Por isso, os cientistas sociais
estudaram as sociedades tradicionais encontradas na África, na Ásia, na América
e na Oceania como exemplares de estágios anteriores, “primitivos”, do passado
da humanidade. Assim, as sociedades mais simples e de tecnologia menos avançada
deveriam evoluir em direção a níveis de maior complexidade até atingir o
estágio mais avançado: o capitalismo europeu.
Uma
visão crítica do darwinismo social – ontem e hoje
A transposição de conceitos físicos e
biológicos para o estudo das sociedades e do comportamento humano promoveu
desvios interpretativos graves, que legitimaram ações guiadas por preconceito e
interesses particulares.
Um desses desvios ocorreu com a
aplicação do conceito de espécie em Darwin para o estudo das diferentes
sociedades e etnias. Se o homem constitui biologicamente uma espécie, o mesmo
não se pode dizer das diferentes culturas que ele desenvolveu. O caráter
cultural da vida humana imprime ao desenvolvimento das suas formas de vida
princípios diferentes daqueles existentes na natureza.

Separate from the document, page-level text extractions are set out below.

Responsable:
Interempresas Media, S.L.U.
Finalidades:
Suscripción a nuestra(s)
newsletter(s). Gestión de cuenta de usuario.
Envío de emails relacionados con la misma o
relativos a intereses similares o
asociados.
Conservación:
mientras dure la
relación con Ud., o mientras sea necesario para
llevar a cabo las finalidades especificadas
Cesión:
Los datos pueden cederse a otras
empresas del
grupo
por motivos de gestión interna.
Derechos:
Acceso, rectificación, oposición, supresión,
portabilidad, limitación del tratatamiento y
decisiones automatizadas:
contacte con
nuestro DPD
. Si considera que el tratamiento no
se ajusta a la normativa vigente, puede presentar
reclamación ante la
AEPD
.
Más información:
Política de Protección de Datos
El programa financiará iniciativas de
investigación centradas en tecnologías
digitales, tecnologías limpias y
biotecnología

Identificar a especificidade das regras
que regem as sociedades é fundamental para o uso de conceitos de outras
ciências. Ainda hoje, tenta-se essa transposição para justificar determinadas
realidades sociais.
A regra darwinista da competição e da
sobrevivência do mais forte é aplicada às leis de mercado, principalmente pela
doutrina do liberalismo econômico, hoje batizada de neoliberalismo.

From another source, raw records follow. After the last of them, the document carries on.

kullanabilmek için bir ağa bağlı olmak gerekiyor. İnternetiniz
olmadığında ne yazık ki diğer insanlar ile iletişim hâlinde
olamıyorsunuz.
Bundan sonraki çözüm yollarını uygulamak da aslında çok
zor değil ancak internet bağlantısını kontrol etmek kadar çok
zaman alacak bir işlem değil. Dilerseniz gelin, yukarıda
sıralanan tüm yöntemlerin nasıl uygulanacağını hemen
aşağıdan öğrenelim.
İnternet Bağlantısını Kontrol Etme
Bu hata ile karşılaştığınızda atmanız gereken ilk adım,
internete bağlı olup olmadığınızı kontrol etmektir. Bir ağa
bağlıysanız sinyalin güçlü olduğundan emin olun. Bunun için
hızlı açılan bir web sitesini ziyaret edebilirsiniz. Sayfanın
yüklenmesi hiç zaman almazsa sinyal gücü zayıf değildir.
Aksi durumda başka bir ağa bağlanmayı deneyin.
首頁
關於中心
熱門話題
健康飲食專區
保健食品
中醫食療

Pressupõe-se que a competitividade seja
o princípio natural que assegura a sobrevivência do melhor, do mais forte e do
mais adaptado.
É preciso lembrar que o mercado, como
outros elementos da cultura humana, obedece a formas de organização social
essencialmente humana, resultantes do desenvolvimento das relações entre os
homens e entre as sociedades. Formas, portanto, mutáveis e relativas.
Ordem
e progresso
No desenvolvimento da ciência que
resultou no nascimento da Sociologia admitia-se, então, dois tipos diferentes
de movimento na sociedade. Um levaria à evolução, transformando as sociedades,
segundo a lei universal, da mais simples à mais complexa, da menos avançada à
mais evoluída. Outro procuraria ajustar todos os indivíduos às condições
estabelecidas, garantindo o melhor funcionamento da sociedade, o bem comum e os
anseios da maioria da população.
Esses dois movimentos elegiam o
progresso como princípio das transformações sociais em direção à evolução das
sociedades; e, à ordem, o princípio regulador do ajustamento e da integração em
torno de um objetivo comum.
Os movimentos reivindicatórios, os
conflitos e as revoltas deveriam ser contidos sempre que pusessem em risco a
ordem estabelecida ou o funcionamento da sociedade, ou, ainda, quando inibissem
o progresso.
Auguste Comte foi um dos autores que
defendeu a existência desses dois movimentos vitais: chamou de “dinâmico” o que
representava a passagem para formas mais complexas de existência, como a
industrialização; e de “estático” o responsável pela preservação dos elementos
permanentes de toda organização social. Família, religião, propriedade,
linguagem e o direito seriam as instituições responsáveis por esse movimento
estático de coesão social. Justificava-se, desse modo, a intervenção na
sociedade sempre que fosse necessário assegurar a ordem ou promover o
progresso.
A existência da sociedade burguesa
industrial era defendida tanto em face dos movimentos reivindicatórios que
aconteciam em seu próprio interior quanto em face da resistência das colônias
em aceitar o modelo industrial e urbano.
Essas ideias tiveram plena aceitação no
século XIX, época de expansão europeia sobre o mundo, mas permanecem vivas e
atuantes ainda hoje. Por exemplo, as intervenções dos Estados Unidos no
Afeganistão (2001) e no Iraque (1991 e 2003) vêm coroadas de princípios
humanitários e libertários que ainda explicam as diferenças sociais como
diferença de graus de desenvolvimento e de evolução.